The next episode, "The Sign of Three," is fanfic of a completely different stripe, a frothy, sitcommy affair in which the sadistic, uncaring Sherlock of "The Empty Hearse" becomes a defanged, adorably inept woobie, whose insults and malapropisms stem from cluelessness, not callousness, and anyway hurt him more than anyone else. Spanning the day of John and Mary's wedding, the episode revolves around Sherlock's anxiety over his duties as best man, which conceals a deeper anxiety over whether the marriage will leave him out in the cold. Structurally, "The Sign of Three" is the most successful of the third season's three episodes. Though padded at points (the 90 minute running time remains an albatross around the show's neck), it uses the framing device of Sherlock's best man toast to segue into several secondary stories, which it then ties together as Sherlock realizes that one of the wedding guests is about to be murdered. The intercutting between framing story and internal stories, between the build-up to the wedding and the day itself, and between reality and Sherlock's mind as he tries to puzzle out the mystery while still giving his toast, is Sherlock at its sharpest, a reminder of why this show, despite being so flawed in so many ways, can still sometimes feel like one of the most exciting things on TV.
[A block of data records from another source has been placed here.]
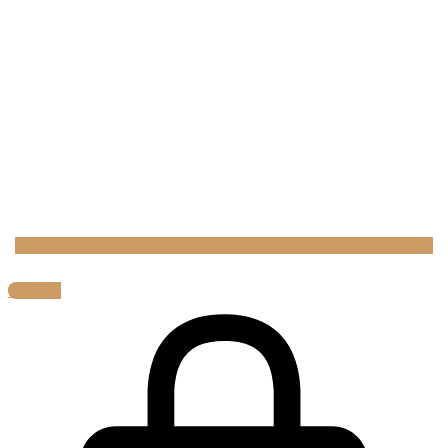
0,00
€
0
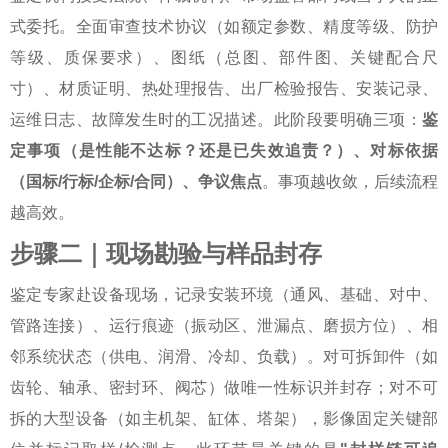
式委托。全面审查技术协议（如额定参数、精度等级、防护
等级、质保要求）、图纸（总图、部件图、关键配合尺
寸）、材质证明、热处理报告、出厂检验报告、安装记录、
运维日志、故障发生时的工况描述。此阶段要明确三项：
鉴
定事项（是性能不达标？还是已失效追责？）、对标依据
（国标/行标/企标/合同）、争议焦点
。事项越收敛，后续流程
越高效。
步骤二｜现场勘验与样品封存
鉴定专家赴设备现场，记录安装环境（通风、基础、对中、
管路连接）、运行痕迹（振动区、泄漏点、磨损方位）、相
邻系统状态（供电、润滑、冷却、负载）。对可拆卸件（如
齿轮、轴承、密封环、阀芯）做唯一性标识并封存；对不可
拆的大型设备（如主机架、缸体、塔架），影像固定关键部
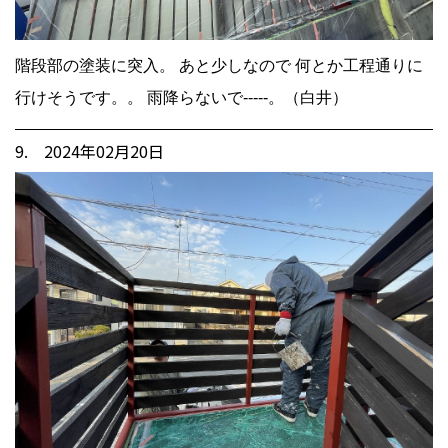
階段部の塗装に突入。 あと少しなので 何とか工程通りに
行けそうです。。 雨降らないで-----。（白井）
9. 2024年02月20日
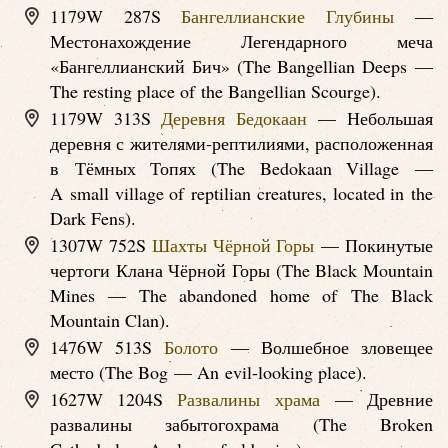
1179W 287S
Бангеллианские Глубины
—
Местонахождение Легендарного меча
«Бангеллианский Бич» (The Bangellian Deeps —
The resting place of the Bangellian Scourge).
1179W 313S
Деревня Бедокаан
— Небольшая
деревня с жителями-рептилиями, расположенная
в Тёмных Топях (The Bedokaan Village —
A small village of reptilian creatures, located in the
Dark Fens).
1307W 752S
Шахты Чёрной Горы
— Покинутые
чертоги Клана Чёрной Горы (The Black Mountain
Mines — The abandoned home of The Black
Mountain Clan).
1476W 513S
Болото
— Волшебное зловещее
место (The Bog — An evil-looking place).
1627W 1204S
Развалины храма
— Древние
развалины забытогохрама (The Broken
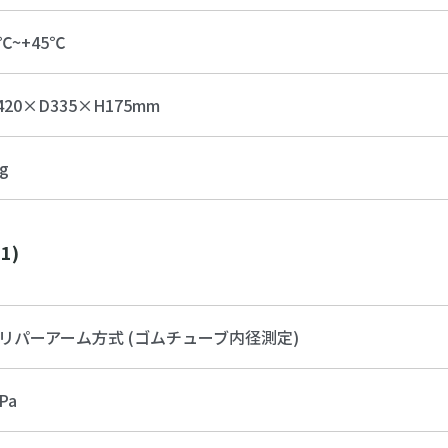
5℃~+45℃
420×D335×H175mm
g
1)
リパーアーム方式 (ゴムチューブ内径測定)
Pa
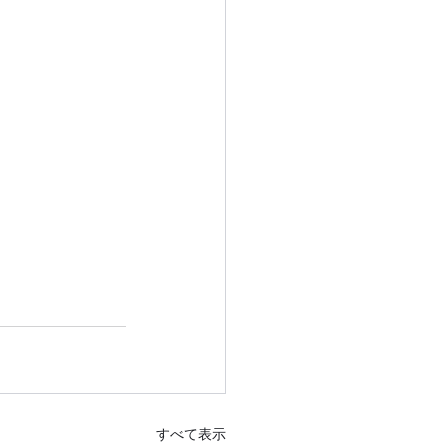
すべて表示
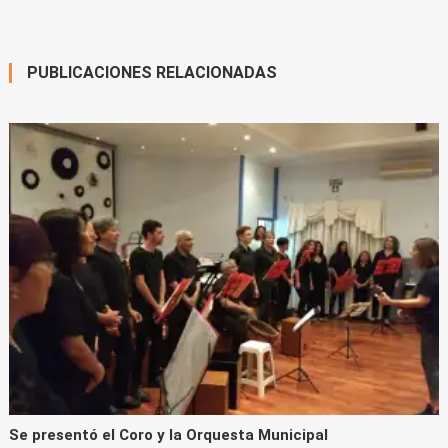
PUBLICACIONES RELACIONADAS
Se presentó el Coro y la Orquesta Municipal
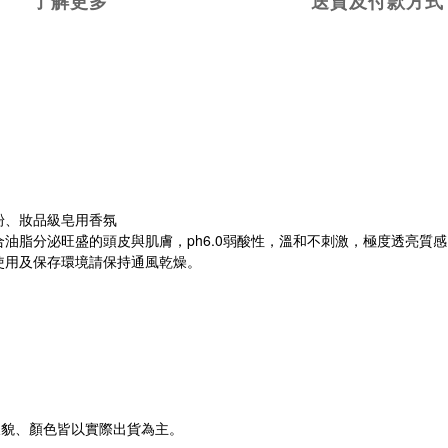
了解更多
送貨及付款方式
＊
粉、妝品級皂用香氛
油脂分泌旺盛的頭皮與肌膚，ph6.0弱酸性，溫和不刺激，極度透亮質感
使用及保存環境請保持通風乾燥。
樣貌、顏色皆以實際出貨為主。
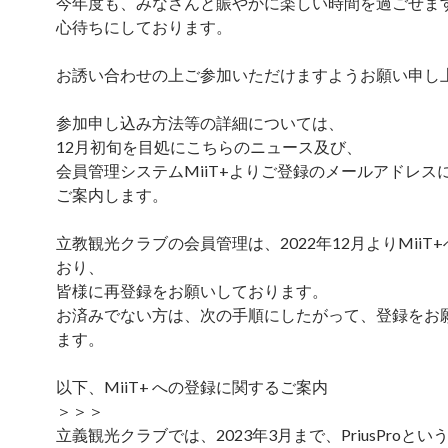
今年度も、みなさんと賑やかに楽しい時間を過ごせま
心待ちにしております。
お誘い合わせの上ご参加いただけますようお願い申し
参加申し込み方法等の詳細については、
12月初旬を目処にこちらのニュース及び、
会員管理システムMiiT+よりご登録のメールアドレス
ご案内します。
立教観光クラブの会員管理は、2022年12月よりMiiT
おり、
皆様に再登録をお願いしております。
お済みでない方は、次の手順にしたがって、登録をお
ます。
以下、MiiT+ への登録に関するご案内
＞＞＞
立義観光クラブでは、2023年3月まで、PriusProと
What it isn't, in any recognizable way, is an episode of Sherlock, but rather one of those fanfics that shift the tone and genre of their source material, in this case towards the comedic and sentimental. This is an episode in which John steps out of a room for a moment, and when he comes back Sherlock is surrounded by a dozen napkins folded in the shape of the Sydney opera house, shame-facedly explaining that "that just... sort of... happened." An episode in which Sherlock writes a waltz for the violin for John and Mary to dance to as their first dance, after which he tearfully promises to always be at their side. An episode in which Sherlock increasingly warms to maid of honor Janine (Yasmine Akram), becoming disarmingly flirtatious before finally confiding in her that he loves to dance ("it rarely comes up in crime-work, but I live in hope of the right case"). It's charming and funny (not to mention something of a relief, after an episode that seemed positively confrontational about Sherlock's relationship with its fans, to get an episode that seems so determined to court them) but the more one watches, the clearer it becomes that we're in some sort of alternate universe, one slightly adjacent to the show's world but not really part of it.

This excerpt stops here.